What is needed
From the line with "しかし、空き物件には「退去時期や立地による価" to the line with "وتتكون هذه الوجبة من ساندويتش مونستر", output every line below exactly, both ends included. Skip the pictures.

Transcribed page contents
-------------------------
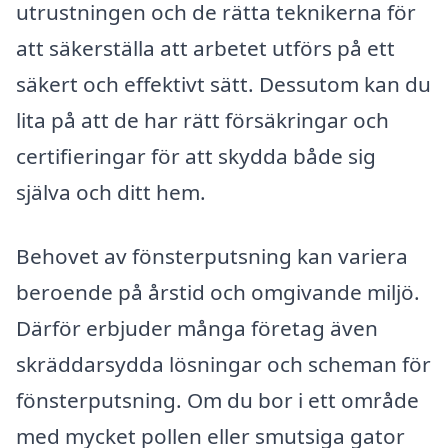
utrustningen och de rätta teknikerna för
att säkerställa att arbetet utförs på ett
säkert och effektivt sätt. Dessutom kan du
lita på att de har rätt försäkringar och
certifieringar för att skydda både sig
själva och ditt hem.
Behovet av fönsterputsning kan variera
beroende på årstid och omgivande miljö.
Därför erbjuder många företag även
skräddarsydda lösningar och scheman för
fönsterputsning. Om du bor i ett område
med mycket pollen eller smutsiga gator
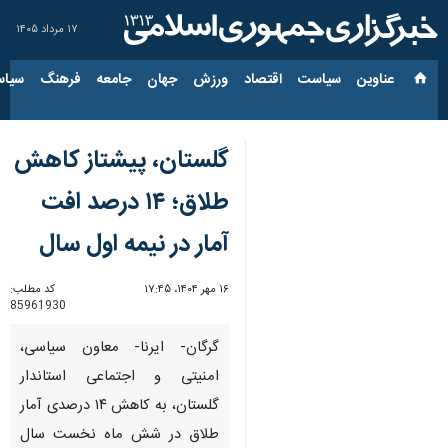
۱۷ مرداد ۱۴۰۵
عناوین‌
سیاست
اقتصاد
ورزش
جهان
جامعه
فرهنگ
سیاس
گلستان، پیشتاز کاهش
طلاق؛ ۱۴ درصد افت
آمار در نیمه اول سال
۱۶ مهر ۱۴۰۴، ۱۷:۴۵
کد مطلب:
85961930
گرگان- ایرنا- معاون سیاسی،
امنیتی و اجتماعی استاندار
گلستان، به کاهش ۱۴ درصدی آمار
طلاق در شش ماه نخست سال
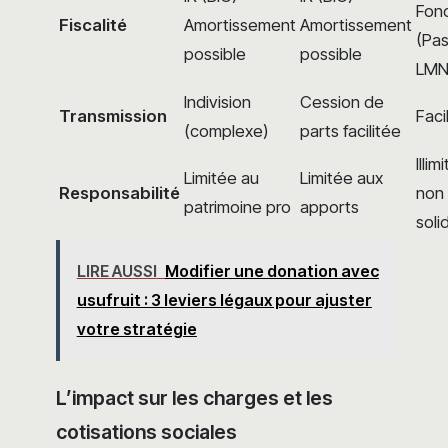
Fonc
Fiscalité
Amortissement
Amortissement
(Pa
possible
possible
LMN
Indivision
Cession de
Transmission
Faci
(complexe)
parts facilitée
Illim
Limitée au
Limitée aux
Responsabilité
non
patrimoine pro
apports
soli
LIRE AUSSI
Modifier une donation avec
usufruit : 3 leviers légaux pour ajuster
votre stratégie
L’impact sur les charges et les
cotisations sociales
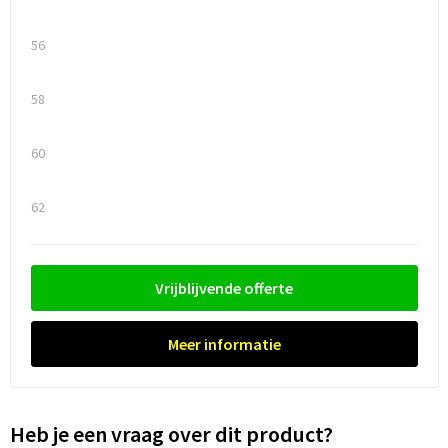
56
58
60
62
Vrijblijvende offerte
Meer informatie
Heb je een vraag over dit product?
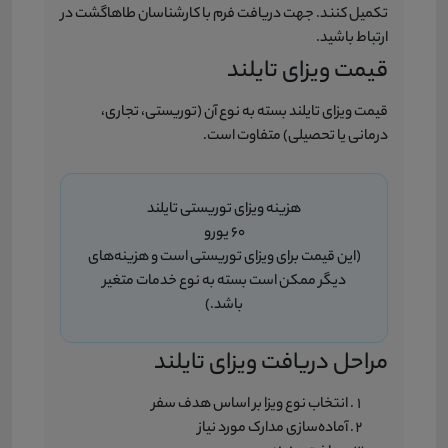
تکمیل کنند. جهت دریافت فرم با کارشناسان طاهاگشت در
ارتباط باشید.
قیمت ویزای تایلند
قیمت ویزای تایلند بسته به نوع آن (توریستی، تجاری،
درمانی یا تحصیلی) متفاوت است.
هزینه ویزای توریستی تایلند
60 یورو
(این قیمت برای ویزای توریستی است و هزینه‌های
دیگر ممکن است بسته به نوع خدمات متغیر
باشد.)
مراحل دریافت ویزای تایلند
انتخاب نوع ویزا بر اساس هدف سفر
آماده‌سازی مدارک مورد نیاز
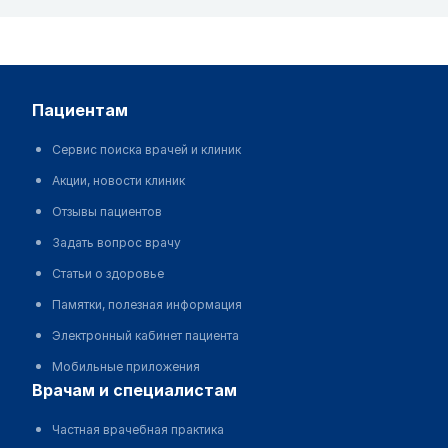
пациентам
Сервис поиска врачей и клиник
Акции, новости клиник
Отзывы пациентов
Задать вопрос врачу
Статьи о здоровье
Памятки, полезная информация
Электронный кабинет пациента
Мобильные приложения
врачам и специалистам
Частная врачебная практика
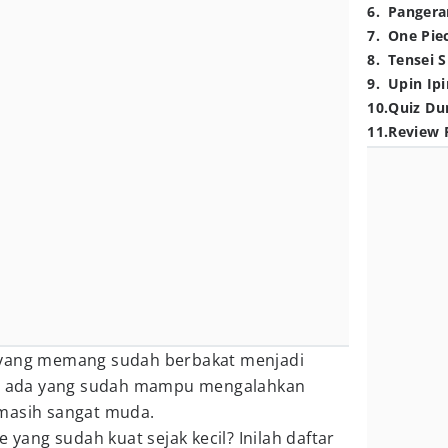
6
.
Pangera
7
.
One Pie
8
.
Tensei S
9
.
Upin Ipi
10
.
Quiz Du
11
.
Review 
 yang memang sudah berbakat menjadi
kan ada yang sudah mampu mengalahkan
masih sangat muda.
e yang sudah kuat sejak kecil? Inilah daftar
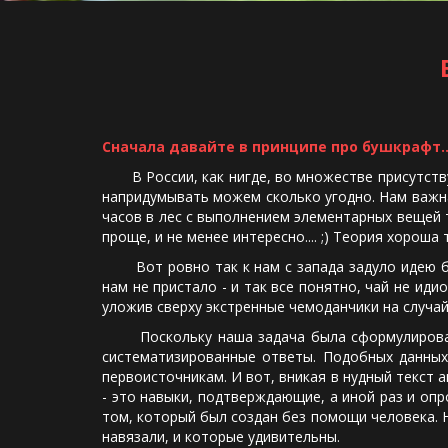
Сначала давайте в принципе про бушкрафт..
В России, как нигде, во множестве присутствую
напридумывать можем сколько угодно. Нам важна 
часов в лес с выполнением элементарных вещей т
проще, и не менее интересно.... ;) Теория хорош
Вот ровно так к нам с запада задуло идею буш
нам не пристало - и так все понятно, чай не иди
уложив сверху экстренные чемоданчики на случай 
Поскольку наша задача была сформулирована 
систематизированные ответы. Подобных данных 
первоисточникам. И вот, вникая в нудный текст а
- это навыки, подтверждающие, а иной раз и оп
том, который был создан без помощи человека. 
навязали, и которые удивительны.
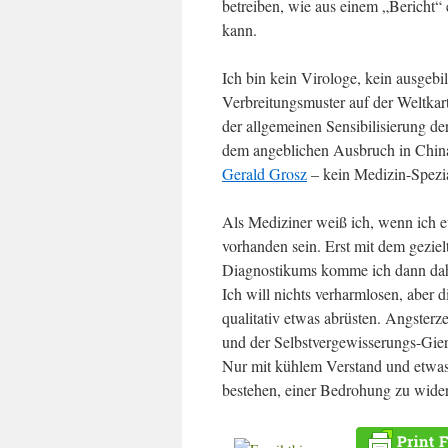
betreiben, wie aus einem „Bericht
kann.
Ich bin kein Virologe, kein ausgeb
Verbreitungsmuster auf der Weltkart
der allgemeinen Sensibilisierung der
dem angeblichen Ausbruch in China 
Gerald Grosz
– kein Medizin-Spezia
Als Mediziner weiß ich, wenn ich et
vorhanden sein. Erst mit dem geziel
Diagnostikums komme ich dann dah
Ich will nichts verharmlosen, aber d
qualitativ etwas abrüsten. Angste
und der Selbstvergewisserungs-Gie
Nur mit kühlem Verstand und etwas 
bestehen, einer Bedrohung zu wider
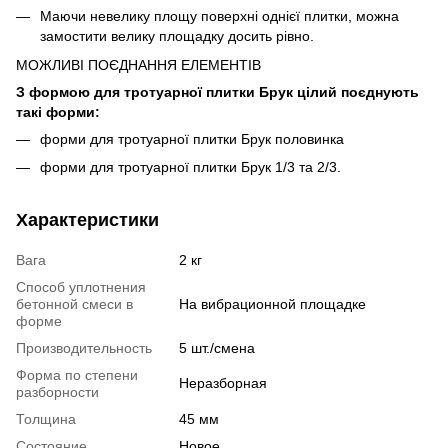
Маючи невелику площу поверхні однієї плитки, можна
замостити велику площадку досить рівно.
МОЖЛИВІ ПОЄДНАННЯ ЕЛЕМЕНТІВ
З формою для тротуарної плитки Брук цілий поєднують
такі форми:
форми для тротуарної плитки Брук половинка
форми для тротуарної плитки Брук 1/3 та 2/3.
Характеристики
Вага
2 кг
Способ уплотнения
бетонной смеси в
На вибрационной площадке
форме
Производительность
5 шт./смена
Форма по степени
Неразборная
разборности
Толщина
45 мм
Состояние
Новое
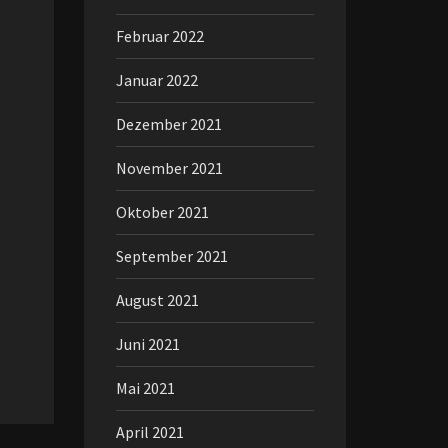
Februar 2022
Januar 2022
Dezember 2021
November 2021
Oktober 2021
September 2021
August 2021
Juni 2021
Mai 2021
April 2021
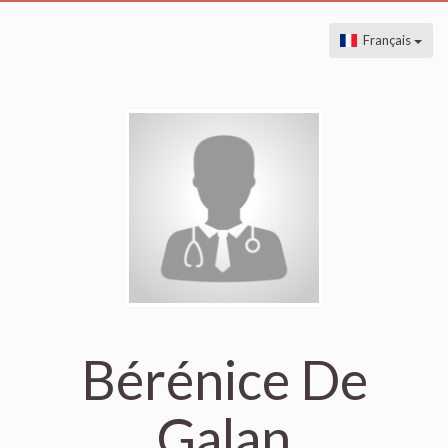
Français
Bérénice De
Galan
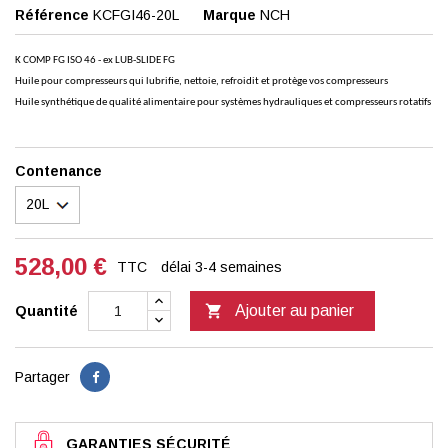
Référence
KCFGI46-20L
Marque
NCH
K COMP FG ISO 46 - ex LUB-SLIDE FG
Huile pour compresseurs qui lubrifie, nettoie, refroidit et protège vos compresseurs
Huile synthétique de qualité alimentaire pour systèmes hydrauliques et compresseurs rotatifs
Contenance
528,00 €
TTC
délai 3-4 semaines

Ajouter au panier
Quantité
Partager
GARANTIES SÉCURITÉ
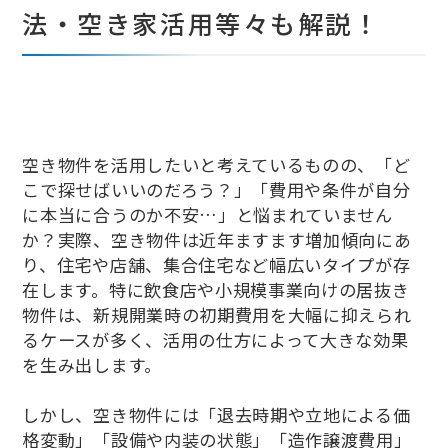
法・空き家活用等々も解説！
空き物件を活用したいと考えているものの、「ど
こで探せばいいのだろう？」「費用や条件が自分
に本当に合うのか不安…」と悩まれていません
か？実際、空き物件は近年ますます増加傾向にあ
り、住宅や店舗、集合住宅など幅広いタイプが存
在します。特に飲食店や小規模事業向けの居抜き
物件は、新規開業時の初期費用を大幅に抑えられ
るケースが多く、活用の仕方によって大きな効果
を生み出します。
しかし、空き物件には「退去時期や立地による価
格変動」「設備や内装の状態」「造作譲渡費用」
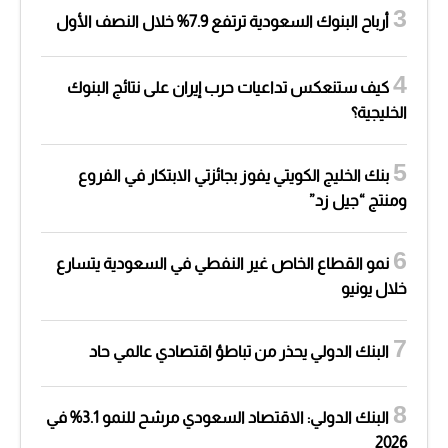
أرباح البنوك السعودية ترتفع 7.9% خلال النصف الأول
كيف ستنعكس تداعيات حرب إيران على نتائج البنوك
الخليجية؟
بنك الخليج الكويتي يفوز بجائزتي الابتكار في الفروع
ومنتج “جيل زد”
نمو القطاع الخاص غير النفطي في السعودية يتسارع
خلال يونيو
البنك الدولي يحذر من تباطؤ اقتصادي عالمي حاد
البنك الدولي: الاقتصاد السعودي مرشح للنمو 3.1% في
2026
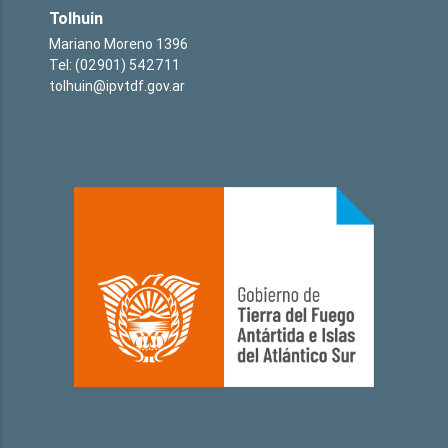
Tolhuin
Mariano Moreno 1396
Tel: (02901) 542711
tolhuin@ipvtdf.gov.ar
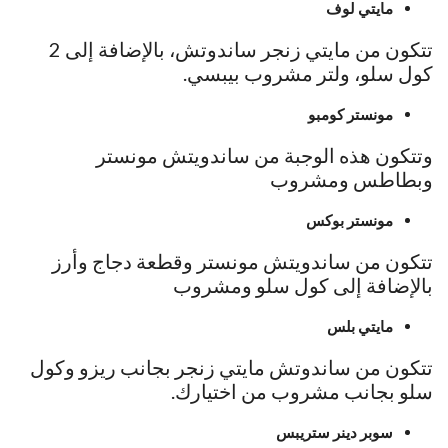
مايتي لوف
تتكون من مايتي زنجر ساندوتش، بالإضافة إلى 2
كول سلو، ولتر مشروب بيبسي.
مونستر كومبو
وتتكون هذه الوجبة من ساندويتش مونستر
وبطاطس ومشروب
مونستر بوكس
تتكون من ساندويتش مونستر وقطعة دجاج وأرز
بالإضافة إلى كول سلو ومشروب
مايتي بلس
تتكون من ساندوتش مايتي زنجر بجانب ريزو وكول
سلو بجانب مشروب من اختيارك.
سوبر دينر ستريبس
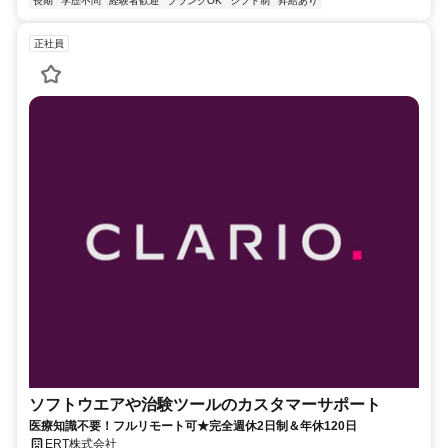
長期
学歴不問
経験者歓迎
ブランクOK
シフト制
昇給あり
正社員
ソフトウエアや治験ツールのカスタマーサポート
医療知識不要！フルリモート可★完全週休2日制＆年休120日
ERT株式会社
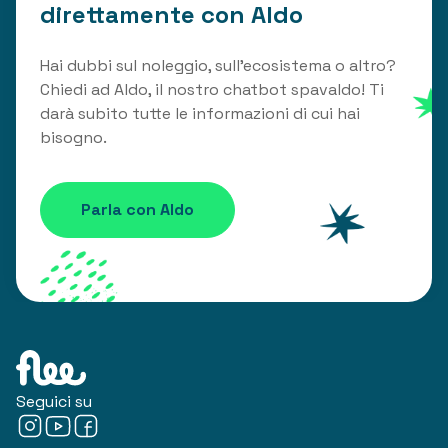
direttamente con Aldo
Hai dubbi sul noleggio, sull'ecosistema o altro?
Chiedi ad Aldo, il nostro chatbot spavaldo! Ti
darà subito tutte le informazioni di cui hai
bisogno.
Parla con Aldo
Seguici su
-------------------------
Solution to this problem
しかし、空き物件には「退去時期や立地による価
格変動」「設備や内装の状態」「造作譲渡費用」
أرباح البنوك السعودية ترتفع 7.9% خلال النصف الأول
كيف ستنعكس تداعيات حرب إيران على نتائج البنوك
الخليجية؟
بنك الخليج الكويتي يفوز بجائزتي الابتكار في الفروع
ومنتج “جيل زد”
نمو القطاع الخاص غير النفطي في السعودية يتسارع
خلال يونيو
البنك الدولي يحذر من تباطؤ اقتصادي عالمي حاد
البنك الدولي: الاقتصاد السعودي مرشح للنمو 3.1% في
2026
Tolhuin
Mariano Moreno 1396
Tel: (02901) 542711
tolhuin@ipvtdf.gov.ar
مايتي لوف
تتكون من مايتي زنجر ساندوتش، بالإضافة إلى 2
كول سلو، ولتر مشروب بيبسي.
مونستر كومبو
وتتكون هذه الوجبة من ساندويتش مونستر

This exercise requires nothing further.